Until then, the honest description of the machine is the one on this page — and the honest name for its safeguards is the title.

▸ Field warning · No Safeguards · companion to The Laundering · Case 42 A single claim, held: Canada's involuntary-committal apparatus is advertised as independent oversight but built so authorization runs one way — gates in series and ex parte (Form 2 / Form 1 / Form 3), no adversary at the front, no automatic review of the first two weeks, a remedy that is downstream, opt-in, starved, and dependent on a capacity the medicated ward can erode. The Supreme Court's own standard (Hunter v. Southam 1984; Araujo 2000, “not a mere rubber stamp”) is the yardstick; the one Canadian audit (Manitoba Law Journal, 125 warrants) found 23% should not have issued. The asymmetry — Samwel Uko refused at the door he opened himself; Andrew Abbass detained for defiance, the Newfoundland court calling it “a particularly insidious way of stifling dissent” — shows the machine tracks who opened the file, not the danger. Political psychiatry (Soviet “sluggish schizophrenia”; Metzl's Protest Psychosis) is the documented worst case of the same structural vulnerability. Structural, not personal; no committal alleged unlawful, no individual accused. Support: peer warm lines, not 9-8-8 (whose terms permit non-consensual police/emergency response and which geolocates callers).
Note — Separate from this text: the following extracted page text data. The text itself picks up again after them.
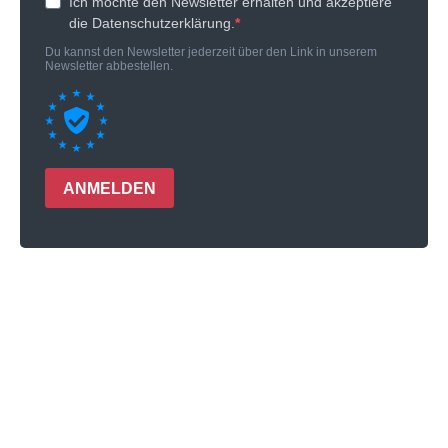
Ich möchte den Newsletter erhalten und akzeptiere
die Datenschutzerklärung.
Du kannst den Newsletter jederzeit über den Link in unserem
Newsletter abbestellen.
ANMELDEN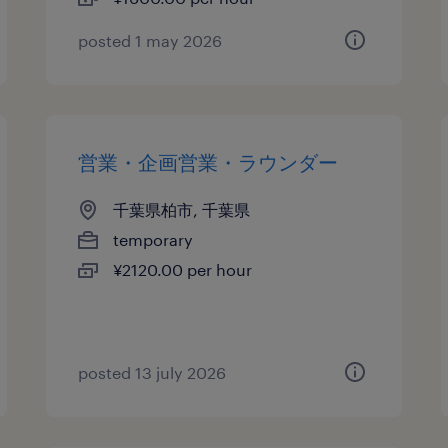
posted 1 may 2026
営業・企画営業・ラウンダー
千葉県柏市, 千葉県
temporary
¥2120.00 per hour
posted 13 july 2026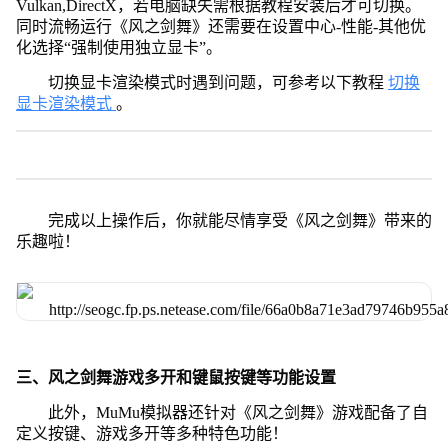
Vulkan,DirectX，若电脑缺失需根据教程安装后才可切换。
同时流畅运行《风之剑舞》还需要在设置中心-性能-其他优
化选择“强制使用独立显卡”。
切换显卡渲染模式时遇到问题，可参考以下教程
切换
显卡渲染模式
。
完成以上操作后，你就能尽情享受《风之剑舞》带来的
乐趣啦！
三、风之剑舞游戏多开和键鼠按键等功能设置
此外，MuMu模拟器还针对《风之剑舞》游戏配备了自
定义按键、游戏多开等多种特色功能！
  • primary Hunter et al. v. Southam Inc., [1984] 2 S.C.R. 145 — authorizer must be “capable of acting judicially,” neutral and impartial. R. v. Araujo, 2000 SCC 65, para 29 (“mere rubber stamp”), para 46 (“fully and frankly”).
  • primary Mental Health Act (Ontario): Form 2 (JP order, s.16), Form 1 (physician, up to 72h), Form 3 (second physician, up to two weeks). Consent and Capacity Board review is on application (Form 16); first automatic hearing at the fourth Certificate of Renewal.
  • primary A. Krahn, S. Inness, S. Cawley & B. Schaible, “Reaching for Excellence: Evaluating Manitoba's Process for Issuing Judicial Authorizations,” Manitoba Law Journal 40(1) 89 — 125 warrants; 23% should not have been authorized; 20% would not survive a court challenge.
  • primary Treatment vs. detention: Health Care Consent Act, 1996 (Ontario); Starson v. Swayze, 2003 SCC 32 (a capable patient may refuse medication); incapacity routes to a substitute decision-maker; emergency chemical restraint permitted. JP qualification: Ontario Court of Justice / JPAAC (no legal training required). B.C. regime “uniquely problematic” (CBC News 1.5905514).
  • primary Samwel Uko: Regina General Hospital, 21 May 2020; seen and released, then removed by security before triage; found in Wascana Lake. SHA apology (“We failed”), $81,000 paid; 2022 coroner's inquest, 20 recommendations. (CBC News 1.5659728, 1.5661522, 1.6090651, 1.6476601.) Full case: The Laundering · Vol. I · Case 08.
  • analysis Soviet political psychiatry: “sluggish schizophrenia” (A. Snezhnevsky, 1960s–1989); World Psychiatric Association condemnation. Jonathan Metzl, The Protest Psychosis: How Schizophrenia Became a Black Disease (Beacon, 2009) — Ionia State Hospital, 1960s. Carried as documented history, attributed, not adopted.
  • primary Andrew Abbass: detained 7 Apr 2015 by the Royal Newfoundland Constabulary under the Mental Health Care and Treatment Act (N.L.), held six days at Western Memorial Regional Hospital, Corner Brook, after tweeting about the fatal RNC shooting of Don Dunphy; assessment found no mental disorder, and he was later ruled unlawfully detained (Supreme Court of N.L., Furey J., 2018). The “stifling dissent” / “dangerous place” passage is from the Newfoundland and Labrador Court of Appeal, 2017 (Abbass v. Western Health Care Corporation). (CBC News 1.4073410, 1.4646917; CTV 1.3372198; court record records.court.nl.ca decision-id 3462.)